G: To save costs, how about cutting the
salary of these bloated liberal college professors who only work a few months
of the year.
H: There will be plenty of room for a four day week as student
enrollment continues to plummet . Higher education is a competative
business. U of A brain trusts can teach it but cannot practice it. Now they
must suffer the consequences of overbuilding and overspending on useless
commodities. Don't blame the educators blame the administrators and fools in
Columbus. Try a four day class week. If it fails go back to five days. As
always the students will be paying the financial consequences of bad
management.
I: If
they were honest about saving money, they would proceed with the following, in
order:
1) cut admin staff
2) cut pensions given to lazy old professors who are
usually teaching still anyways while collecting pension! It is why there are so
many poor adjunct hired with no benefits, because seniority rules and allows
pension benefits + 80% of original salary and more!

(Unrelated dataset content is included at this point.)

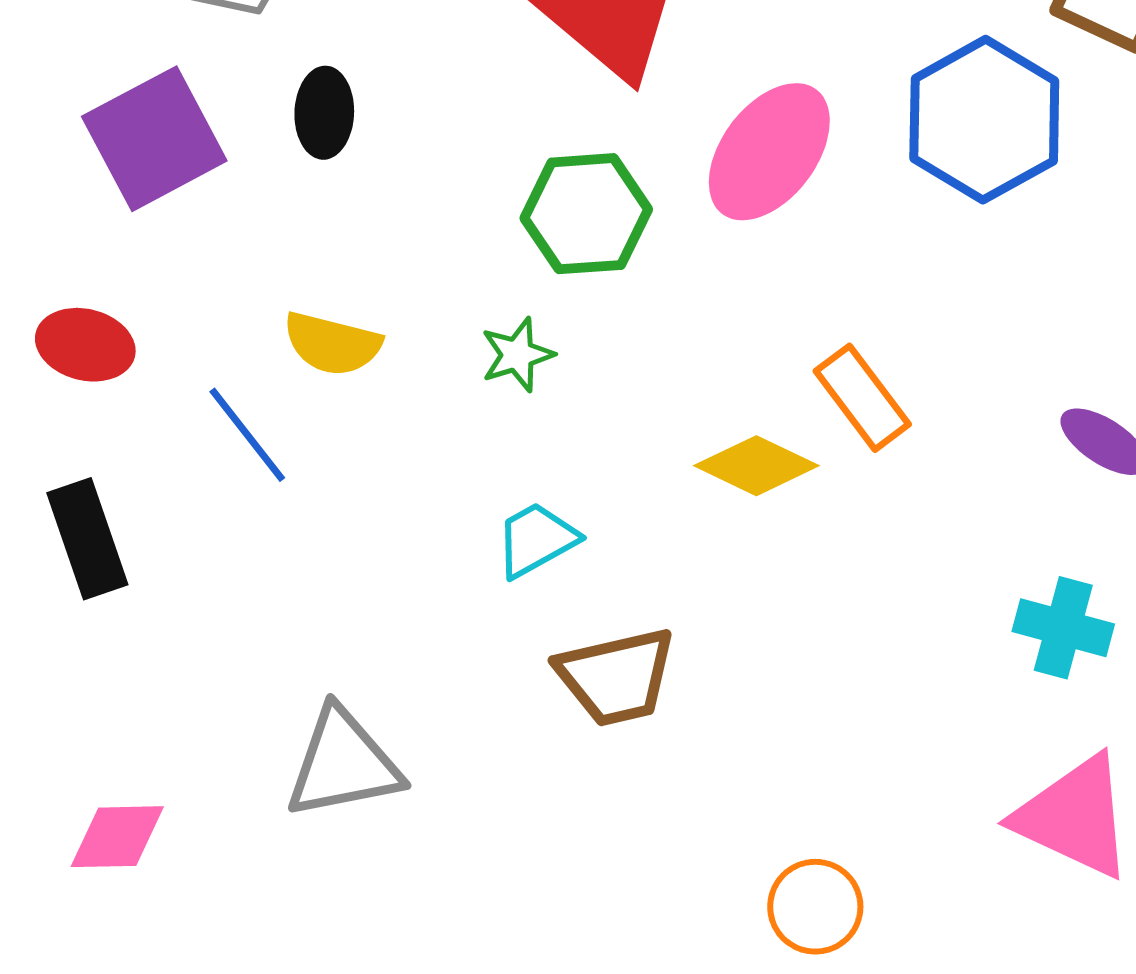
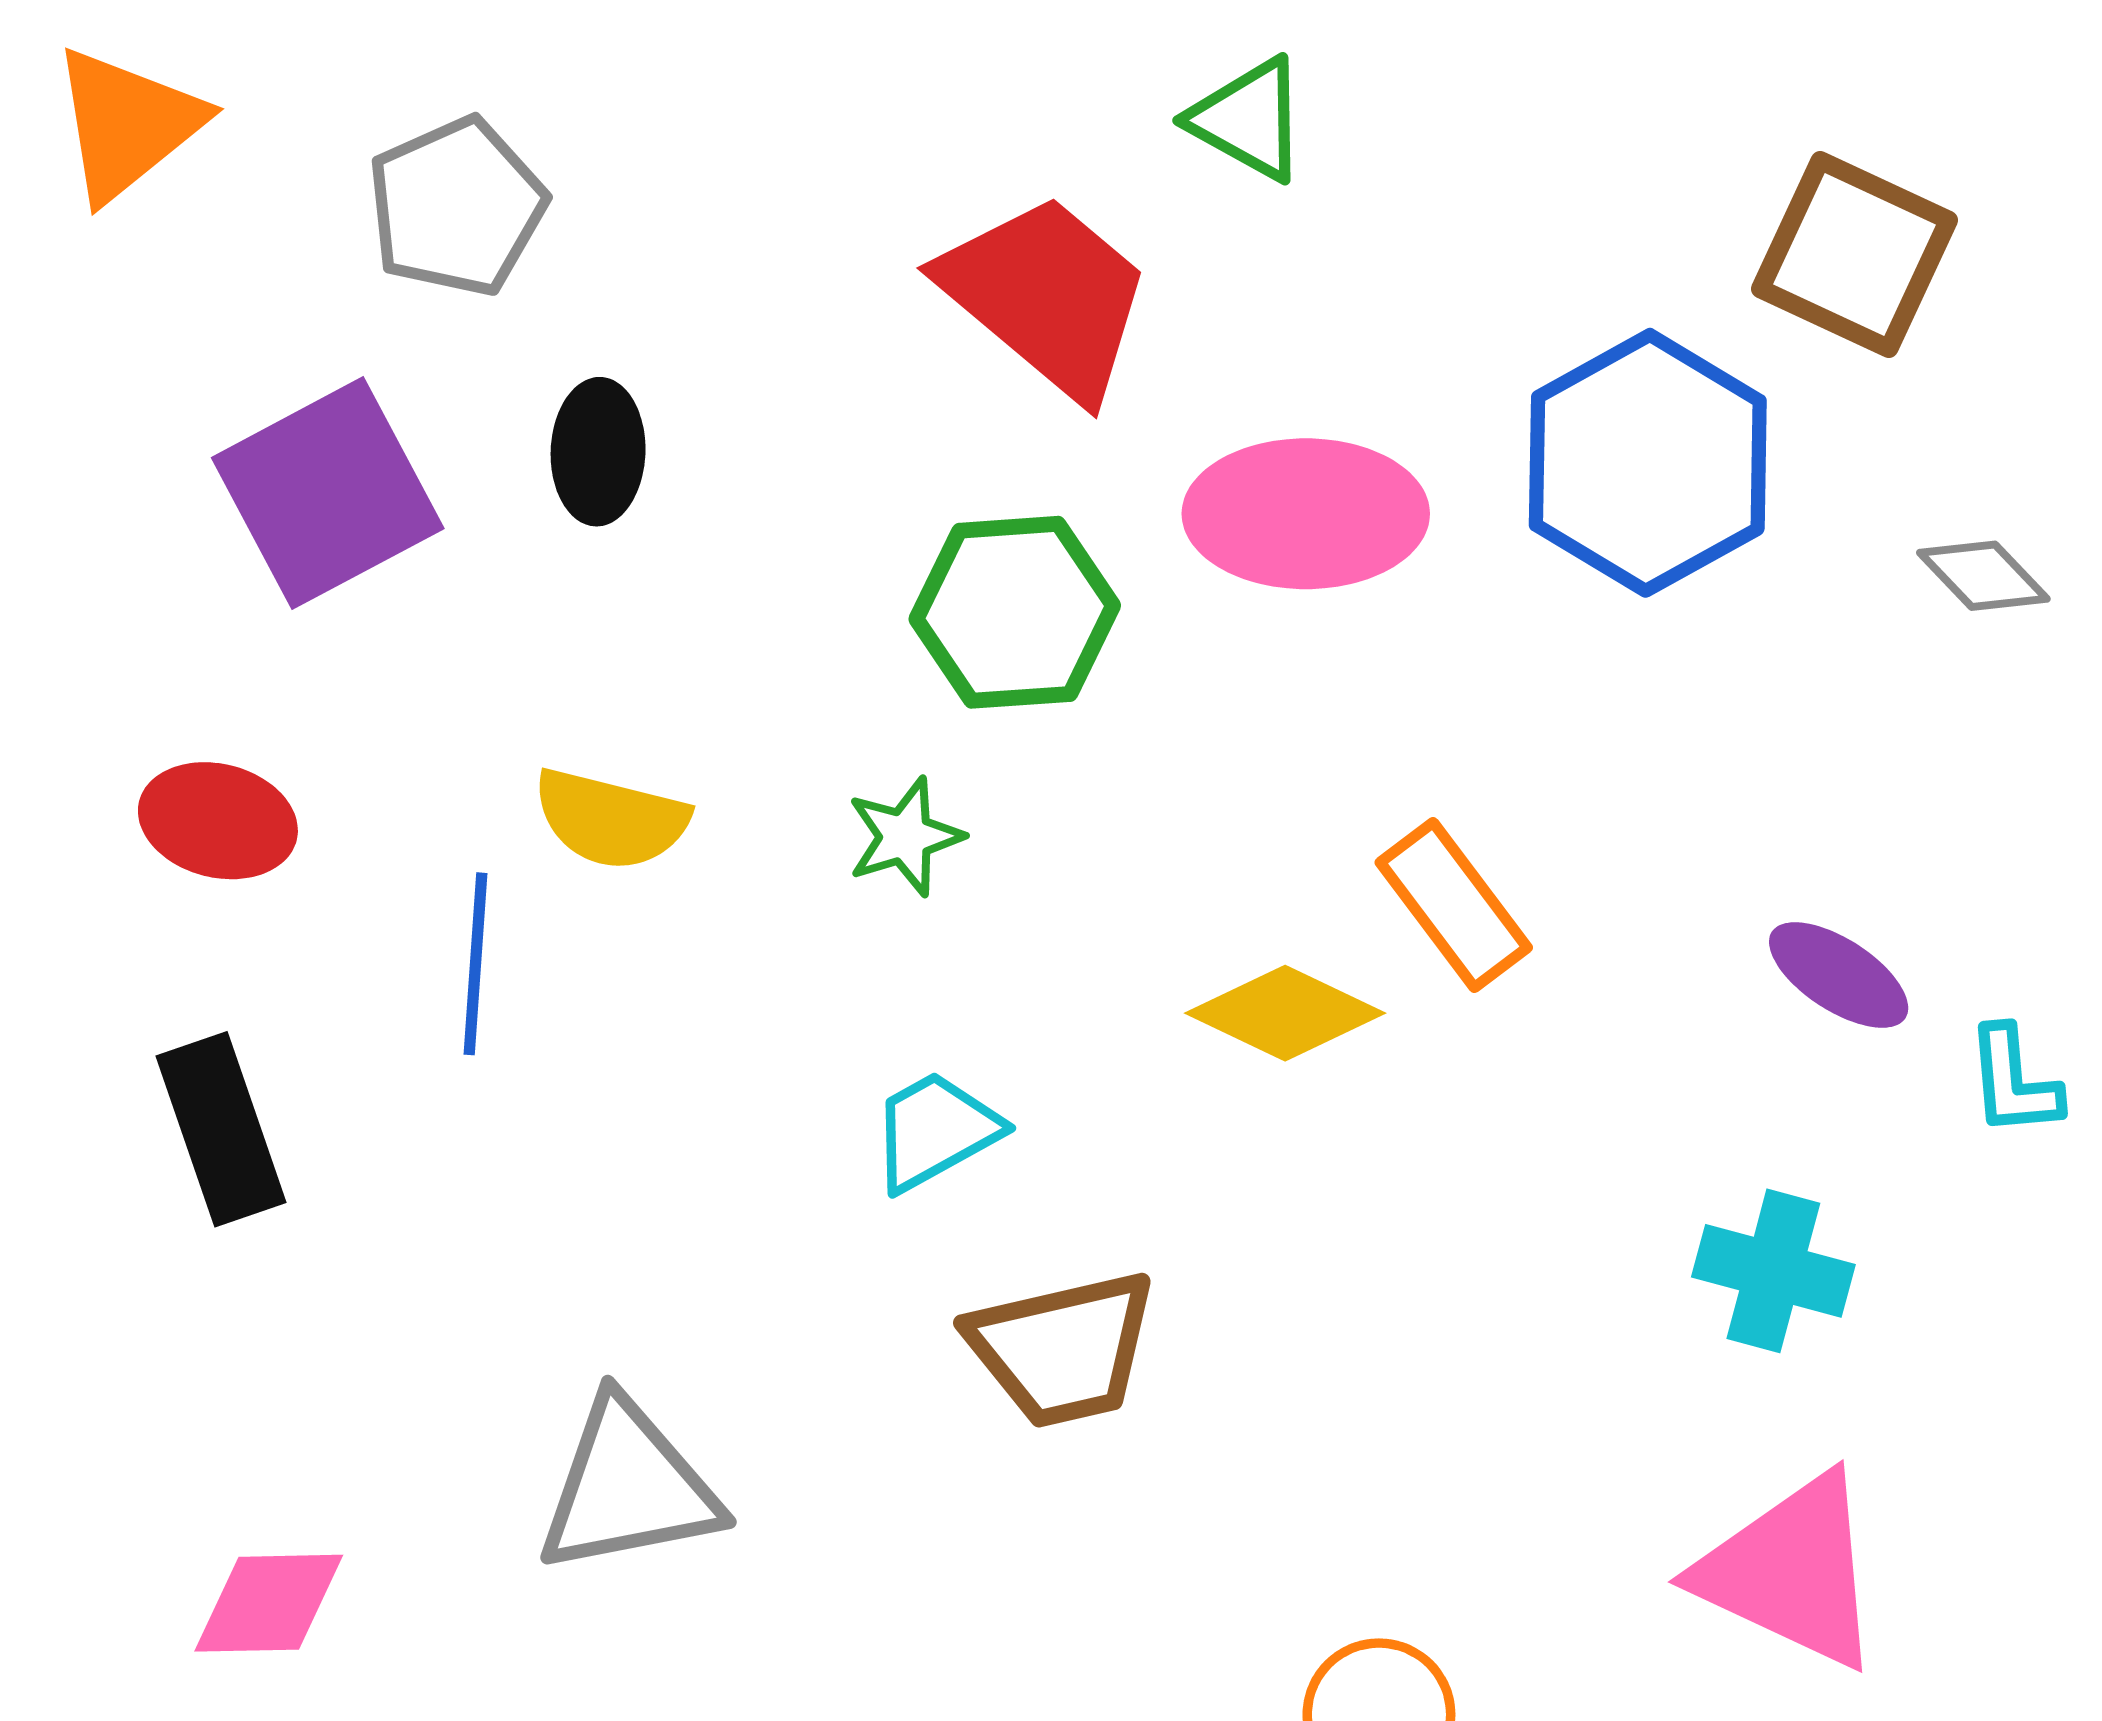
pink ellipse: (769, 152) -> (1306, 514), turned 53
blue line: (247, 435) -> (476, 964), turned 42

3) eliminate tenure. Sorry teaching for example
environmental sciences should not be a life time position. Rotate in and out
fresh new talent!!
4) stop the building and paving frenzy; they spent to
much continuously building shiny new structures to impress students and
parents..
J: Or, what if they stop
paying incredible salaries to professors? This is what's driving the cost
of education through the roof. Ohio U's average full time professor
salary is nearly $114k!! Not a bad gig for literally working 7 months of
the year, huh??
K: I'm sorry, could not help but laugh reading
your post.
20 years experience in the Ivory Tower usually equals stale white toast.
20 years experience in the Ivory Tower usually equals stale white toast.
Yes, professors "work" 12 months per year. But
good luck actually seeing them at work.
L: 12 months a year
sitting on their azz while preaching out of a book.
M: Excellence is not what you get with a
college professor. These are some of the most inept people society produces.
Many of the
same inaccurate urban legends being recycled here (adding liberal to bloated,
while studies of actual faculty, that include business schools and engineering
and other more conservative disciplines) from universities to community
colleges show there is no liberal tilt.)
Most
professors wish we earned ‘incredible salaries.’
‘Stale white
toast’ is hard to respond to, but for those who work in education it is clear
and unanimously agreed on (regardless of political persuasion) that experience
matters.
Studies repeatedly
show that the average professor works more than 60 hours per week.
‘Some of the
most inept’ sounds more like a former student who earned a bad grade and has
still not learned to take constructive criticism.
N: Another move to string out graduation
and make more money on fees. Maybe they should eliminate morning classes
while they're at it, and classes on days beginning with a "T".
O: Education happens in life whether or not you have a bozo professor
lecturing you or not.
I love the
cancel classes on days beginning with T idea. Funny.
Education
does happen outside the classroom, and it is true that some in the academy need
to do more to recognize this and integrate this insight into how they teach,
but if the suggestion here is that life experience can replace the classroom—no
evidence that this is anything other than a crazy idea. Hard to imagine anyone
learning their times tables or how to read and write in the process of weeding
or operating a factory line.
These
comments are nearly all inaccurate. Some appear to be more about being mean
than about serious argument.
More
importantly, however, these reflect the deep contempt in which some (many?) hold
academics and educators, perhaps expertise and a life of the mind in general.
As educators
we need to develop a sustained strategy for reversing this trend.